* [Exercise brief]
Scan the records for the string "puedes". State how many lines contain it and add nothing.

··· Data

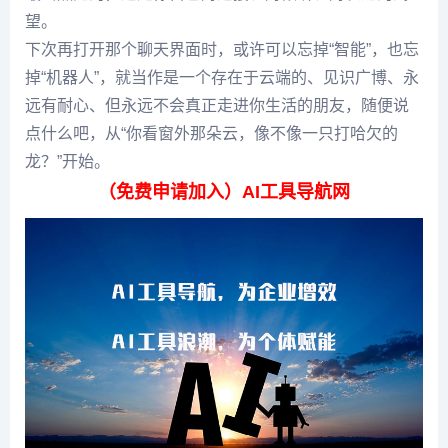
望。
下次再打开那个聊天界面时，或许可以忘掉“智能”，也忘
掉“机器人”，就当作是一个存在于云端的、见识广博、永
远有耐心、但永远不会真正走进你生活的朋友，随便说
点什么吧，从“你看窗外那朵云，像不像一只打哈欠的
龙？”开始。
（免费申请加入）AI工具导航网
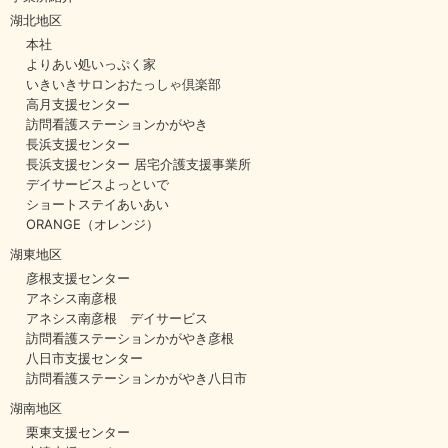
湖北地区
本社
よりあい処いっぷく家
いきいきサロンおたっしゃ倶楽部
高月支援センター
訪問看護ステーションかがやき
長浜支援センター
長浜支援センター 居宅介護支援事業所
デイサービスよっといで
ショートステイあいあい
ORANGE（オレンジ）
湖東地区
彦根支援センター
アネシス南彦根
アネシス南彦根 デイサービス
訪問看護ステーションかがやき彦根
八日市支援センター
訪問看護ステーションかがやき八日市
湖南地区
栗東支援センター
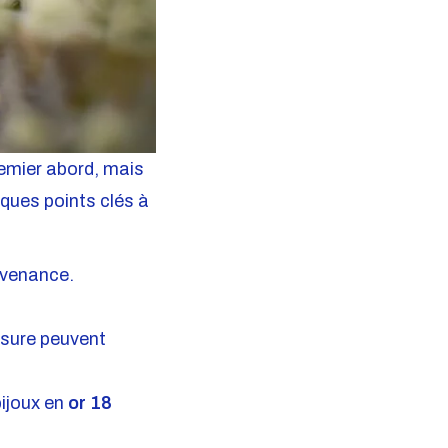
emier abord, mais
lques points clés à
rovenance.
usure peuvent
bijoux en
or 18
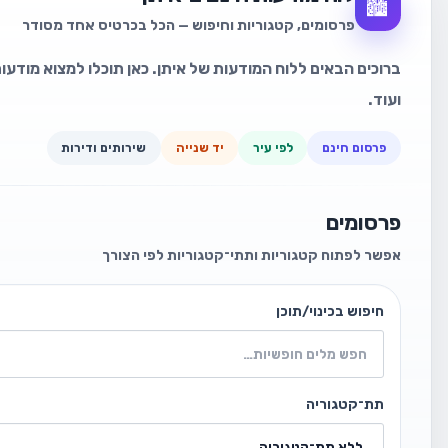
🏙️
פרסומים, קטגוריות וחיפוש — הכל בכרטיס אחד מסודר
ברוכים הבאים ללוח המודעות של איתן. כאן תוכלו למצוא מודעות
ועוד.
פרסום חינם
לפי עיר
יד שנייה
שירותים ודירות
פרסומים
אפשר לפתוח קטגוריות ותתי־קטגוריות לפי הצורך
חיפוש בכינוי/תוכן
תת־קטגוריה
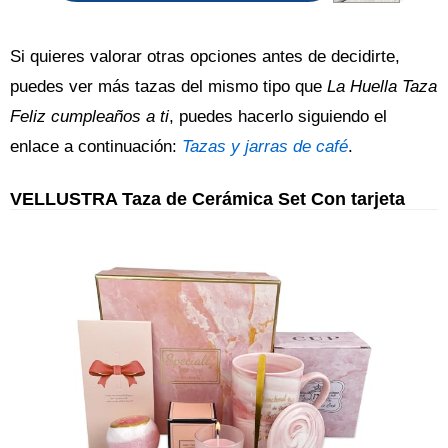
Si quieres valorar otras opciones antes de decidirte,
puedes ver más tazas del mismo tipo que
La Huella Taza
Feliz cumpleaños a ti
, puedes hacerlo siguiendo el
enlace a continuación:
Tazas y jarras de café
.
VELLUSTRA Taza de Cerámica Set Con tarjeta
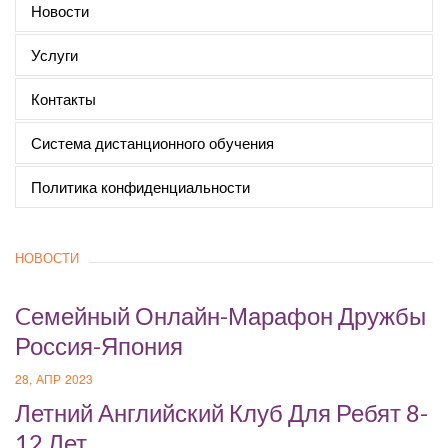
Новости
Услуги
Контакты
Система дистанционного обучения
Политика конфиденциальности
НОВОСТИ
Cемейный Онлайн-Марафон Дружбы
Россия-Япония
28, АПР 2023
Летний Английский Клуб Для Ребят 8-
12 Лет.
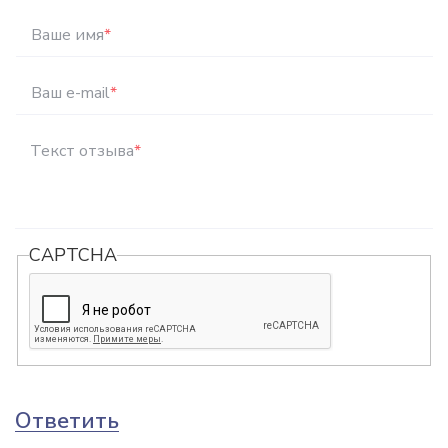
Ваше имя
*
Ваш e-mail
*
Текст отзыва
*
CAPTCHA
Ответить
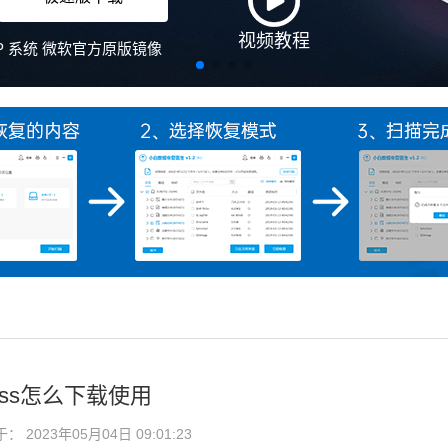
ress怎么下载使用
2023年05月04日 09:01:23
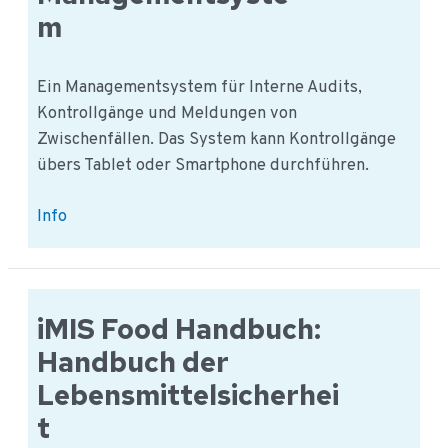
m
Ein Managementsystem für Interne Audits,
Kontrollgänge und Meldungen von
Zwischenfällen. Das System kann Kontrollgänge
übers Tablet oder Smartphone durchführen.
iMIS
Info
Food
Audit:
Managementsystem
iMIS Food Handbuch:
Handbuch der
Lebensmittelsicherhei
t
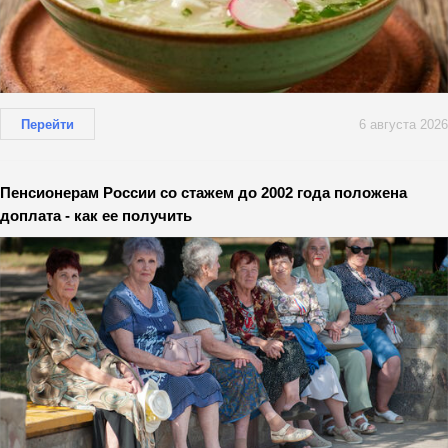
Перейти
6 августа 2026
Пенсионерам России со стажем до 2002 года положена
доплата - как ее получить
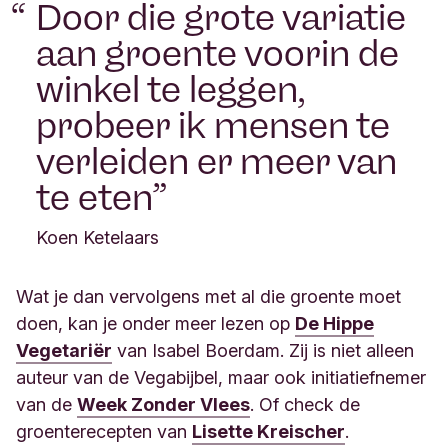
Door die grote variatie
aan groente voorin de
winkel te leggen,
probeer ik mensen te
verleiden er meer van
te eten
Koen Ketelaars
Wat je dan vervolgens met al die groente moet
doen, kan je onder meer lezen op
De Hippe
Vegetariër
van Isabel Boerdam. Zij is niet alleen
auteur van de Vegabijbel, maar ook initiatiefnemer
van de
Week Zonder Vlees
. Of check de
groenterecepten van
Lisette Kreischer
.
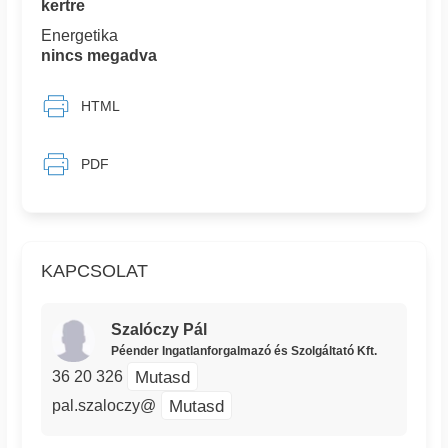
kertre
Energetika
nincs megadva
HTML
PDF
KAPCSOLAT
Szalóczy Pál
Péender Ingatlanforgalmazó és Szolgáltató Kft.
Mutasd
36 20 326
Mutasd
pal.szaloczy@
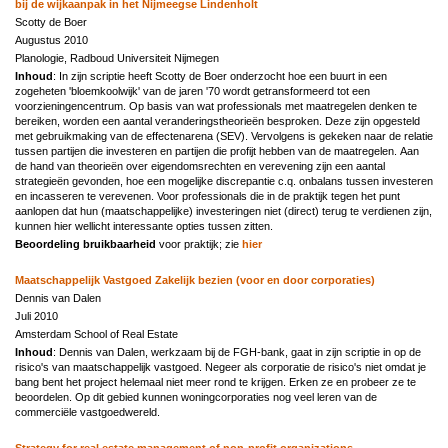
bij de wijkaanpak in het Nijmeegse Lindenholt
Scotty de Boer
Augustus 2010
Planologie, Radboud Universiteit Nijmegen
Inhoud
: In zijn scriptie heeft Scotty de Boer onderzocht hoe een buurt in een
zogeheten 'bloemkoolwijk' van de jaren '70 wordt getransformeerd tot een
voorzieningencentrum. Op basis van wat professionals met maatregelen denken te
bereiken, worden een aantal veranderingstheorieën besproken. Deze zijn opgesteld
met gebruikmaking van de effectenarena (SEV). Vervolgens is gekeken naar de relatie
tussen partijen die investeren en partijen die profijt hebben van de maatregelen. Aan
de hand van theorieën over eigendomsrechten en verevening zijn een aantal
strategieën gevonden, hoe een mogelijke discrepantie c.q. onbalans tussen investeren
en incasseren te verevenen. Voor professionals die in de praktijk tegen het punt
aanlopen dat hun (maatschappelijke) investeringen niet (direct) terug te verdienen zijn,
kunnen hier wellicht interessante opties tussen zitten.
Beoordeling bruikbaarheid
voor praktijk; zie
hier
Maatschappelijk Vastgoed Zakelijk bezien (voor en door corporaties)
Dennis van Dalen
Juli 2010
Amsterdam School of Real Estate
Inhoud
: Dennis van Dalen, werkzaam bij de FGH-bank, gaat in zijn scriptie in op de
risico's van maatschappelijk vastgoed. Negeer als corporatie de risico's niet omdat je
bang bent het project helemaal niet meer rond te krijgen. Erken ze en probeer ze te
beoordelen. Op dit gebied kunnen woningcorporaties nog veel leren van de
commerciële vastgoedwereld.
Strategy for real estate management of non-profit organizations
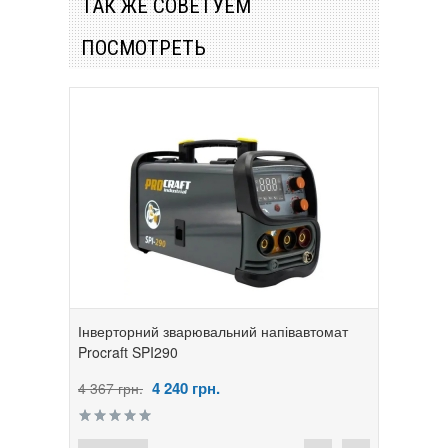
ТАК ЖЕ СОВЕТУЕМ
ПОСМОТРЕТЬ
Інверторний зварювальний напівавтомат
Procraft SPI290
4 240
грн.
4 367 грн.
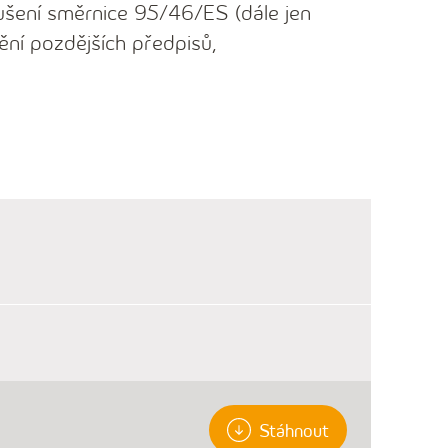
ušení směrnice 95/46/ES (dále jen
ění pozdějších předpisů,
Stáhnout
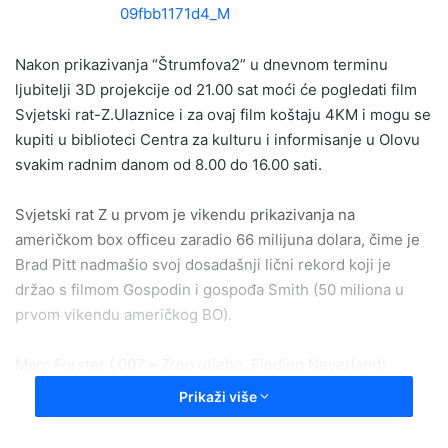
a
n
e
Nakon prikazivanja “Štrumfova2” u dnevnom terminu
m
ljubitelji 3D projekcije od 21.00 sat moći će pogledati film
a
Svjetski rat-Z.Ulaznice i za ovaj film koštaju 4KM i mogu se
i
kupiti u biblioteci Centra za kulturu i informisanje u Olovu
l
svakim radnim danom od 8.00 do 16.00 sati.
Svjetski rat Z u prvom je vikendu prikazivanja na
američkom box officeu zaradio 66 milijuna dolara, čime je
Brad Pitt nadmašio svoj dosadašnji lični rekord koji je
držao s filmom Gospodin i gospođa Smith (50 miliona u
prvom vikendu američkog BO).
Marc Forster ( 007 – Zrno utjehe, Finding Neverland)
donosi najiščekivaniju ekranizaciju godine i pomjera
Prikaži više
granice žanra. Svjetski rat Z netipičan je film ove tematike,
koji je nastao na jako hvaljenoj istoimenoj knjizi. Priča se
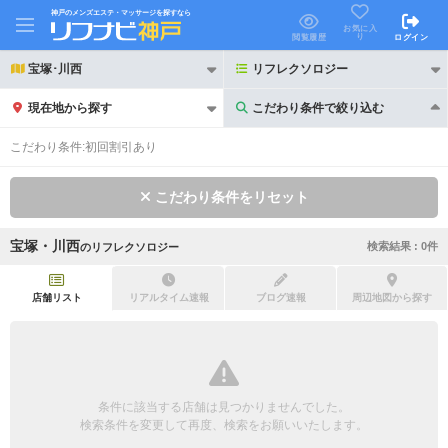
神戸のメンズエステ・マッサージを探すなら
お気に入
り
閲覧履歴
ログイン
宝塚･川西
リフレクソロジー
現在地から探す
こだわり条件で絞り込む
こだわり条件で絞り込む
こだわり条件:
初回割引あり
こだわり条件をリセット
宝塚・川西
検索結果 :
0
件
の
リフレクソロジー
21時以降も受付
24時以降も受付
初回割引あり
リピーター割引あり
店舗リスト
リアルタイム速報
ブログ速報
周辺地図から探す
団体割引
ポイントカード有
キャッシュレス決済OK
領収証発行可
条件に該当する店舗は見つかりませんでした。
2名様歓迎
団体様歓迎
検索条件を変更して再度、検索をお願いいたします。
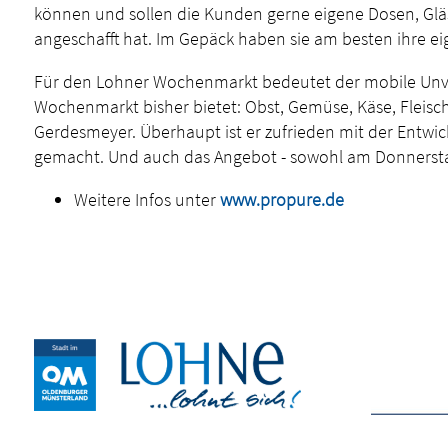
können und sollen die Kunden gerne eigene Dosen, Gläse
angeschafft hat. Im Gepäck haben sie am besten ihre eig
Für den Lohner Wochenmarkt bedeutet der mobile Unver
Wochenmarkt bisher bietet: Obst, Gemüse, Käse, Fleisch
Gerdesmeyer. Überhaupt ist er zufrieden mit der Entwick
gemacht. Und auch das Angebot - sowohl am Donnerstag, 
Weitere Infos unter
www.propure.de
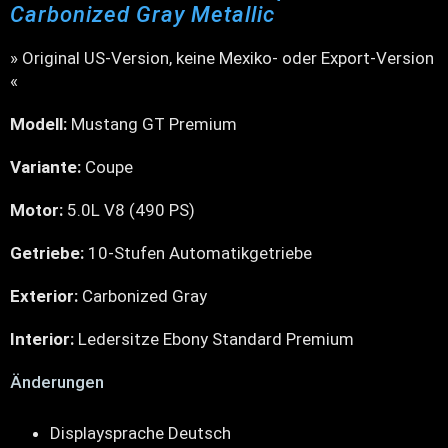
Carbonized Gray Metallic
» Original US-Version, keine Mexiko- oder Export-Version
«
Modell:
Mustang GT Premium
Variante:
Coupe
Motor:
5.0L V8 (490 PS)
Getriebe:
10-Stufen Automatikgetriebe
Exterior:
Carbonized Gray
Interior:
Ledersitze Ebony Standard Premium
Änderungen
Displaysprache Deutsch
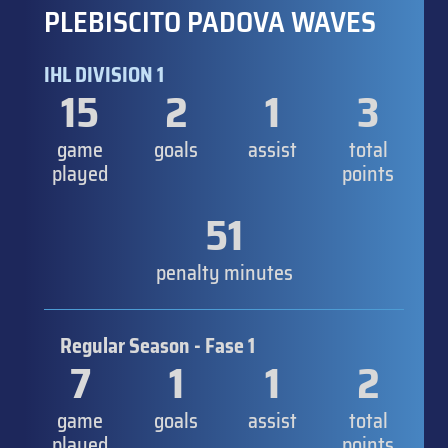
PLEBISCITO PADOVA WAVES
IHL DIVISION 1
15
2
1
3
game
goals
assist
total
played
points
51
penalty minutes
Regular Season - Fase 1
7
1
1
2
game
goals
assist
total
played
points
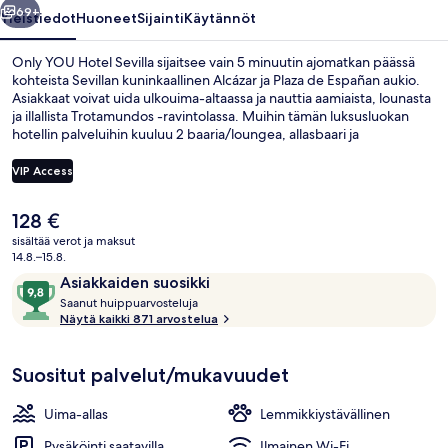
69+
Yleistiedot
Huoneet
Sijainti
Käytännöt
Only YOU Hotel Sevilla sijaitsee vain 5 minuutin ajomatkan päässä
kohteista Sevillan kuninkaallinen Alcázar ja Plaza de Españan aukio.
Asiakkaat voivat uida ulkouima-altaassa ja nauttia aamiaista, lounasta
ja illallista Trotamundos -ravintolassa. Muihin tämän luksusluokan
hotellin palveluihin kuuluu 2 baaria/loungea, allasbaari ja
kuntokeskus. Avulias henkilökunta ja majoituspaikan yleiskunto ovat
myös asioita, joista matkailijat pitävät.
VIP Access
Nykyinen
128 €
Sisätilat
hinta
sisältää verot ja maksut
on
14.8.–15.8.
128 €
Arvostelut
9,8
Asiakkaiden suosikki
S
kautta
Saanut huippuarvosteluja
a
Näytä kaikki 871 arvostelua
10,
a
Asiakkaiden
n
suosikki
Suositut palvelut/mukavuudet
u
t
Uima-allas
Lemmikkiystävällinen
h
u
Pysäköinti saatavilla
Ilmainen Wi-Fi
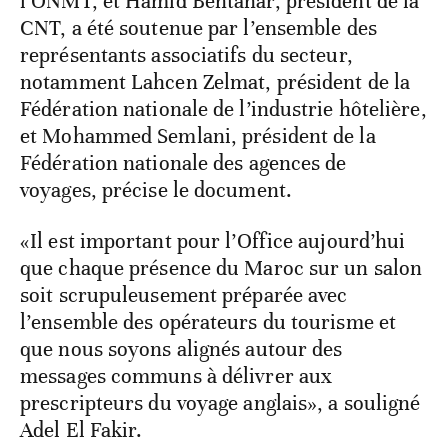
l’ONMT, et Hamid Bentahar, président de la
CNT, a été soutenue par l’ensemble des
représentants associatifs du secteur,
notamment Lahcen Zelmat, président de la
Fédération nationale de l’industrie hôtelière,
et Mohammed Semlani, président de la
Fédération nationale des agences de
voyages, précise le document.
«Il est important pour l’Office aujourd’hui
que chaque présence du Maroc sur un salon
soit scrupuleusement préparée avec
l’ensemble des opérateurs du tourisme et
que nous soyons alignés autour des
messages communs à délivrer aux
prescripteurs du voyage anglais», a souligné
Adel El Fakir.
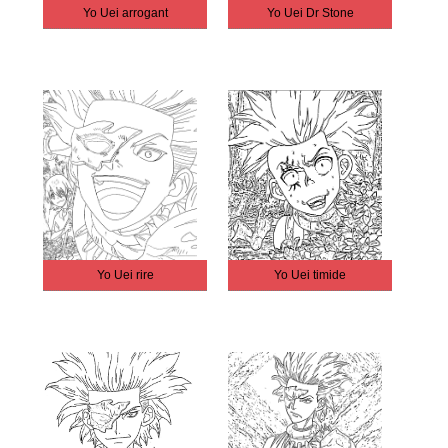
Yo Uei arrogant
Yo Uei Dr Stone
Yo Uei rire
Yo Uei timide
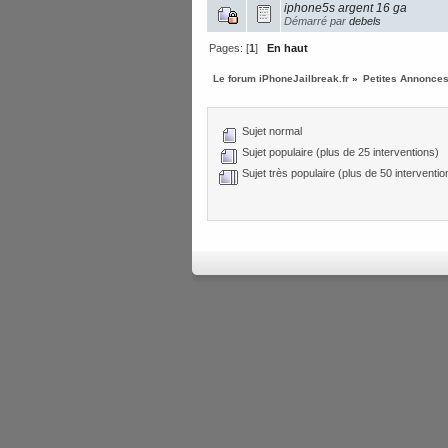
iphone5s argent 16 ga
Démarré par
debels
Pages: [
1
]
En haut
Le forum iPhoneJailbreak.fr
»
Petites Annonces
Sujet normal
Sujet populaire (plus de 25 interventions)
Sujet très populaire (plus de 50 interventio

······

* [Result of the task]
2